*THE TASK*
The finished copy should hold every entry exactly as given, and no pictures.

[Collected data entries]
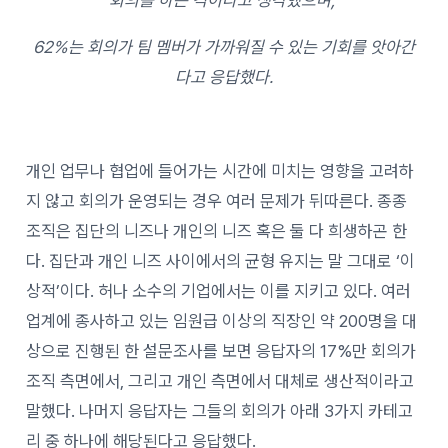
62%는 회의가 팀 멤버가 가까워질 수 있는 기회를 앗아간
다고 응답했다.
개인 업무나 협업에 들어가는 시간에 미치는 영향을 고려하
지 않고 회의가 운영되는 경우 여러 문제가 뒤따른다. 종종
조직은 집단의 니즈나 개인의 니즈 혹은 둘 다 희생하곤 한
다. 집단과 개인 니즈 사이에서의 균형 유지는 말 그대로 ‘이
상적’이다. 허나 소수의 기업에서는 이를 지키고 있다. 여러
업계에 종사하고 있는 임원급 이상의 직장인 약 200명을 대
상으로 진행된 한 설문조사를 보면 응답자의 17%만 회의가
조직 측면에서, 그리고 개인 측면에서 대체로 생산적이라고
말했다. 나머지 응답자는 그들의 회의가 아래 3가지 카테고
리 중 하나에 해당된다고 응답했다.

*RESPONSE BELOW*
62%는 회의가 팀 멤버가 가까워질 수 있는 기회를 앗아간
다고 응답했다.
개인 업무나 협업에 들어가는 시간에 미치는 영향을 고려하
지 않고 회의가 운영되는 경우 여러 문제가 뒤따른다. 종종
조직은 집단의 니즈나 개인의 니즈 혹은 둘 다 희생하곤 한
다. 집단과 개인 니즈 사이에서의 균형 유지는 말 그대로 ‘이
상적’이다. 허나 소수의 기업에서는 이를 지키고 있다. 여러
업계에 종사하고 있는 임원급 이상의 직장인 약 200명을 대
상으로 진행된 한 설문조사를 보면 응답자의 17%만 회의가
조직 측면에서, 그리고 개인 측면에서 대체로 생산적이라고
말했다. 나머지 응답자는 그들의 회의가 아래 3가지 카테고
리 중 하나에 해당된다고 응답했다.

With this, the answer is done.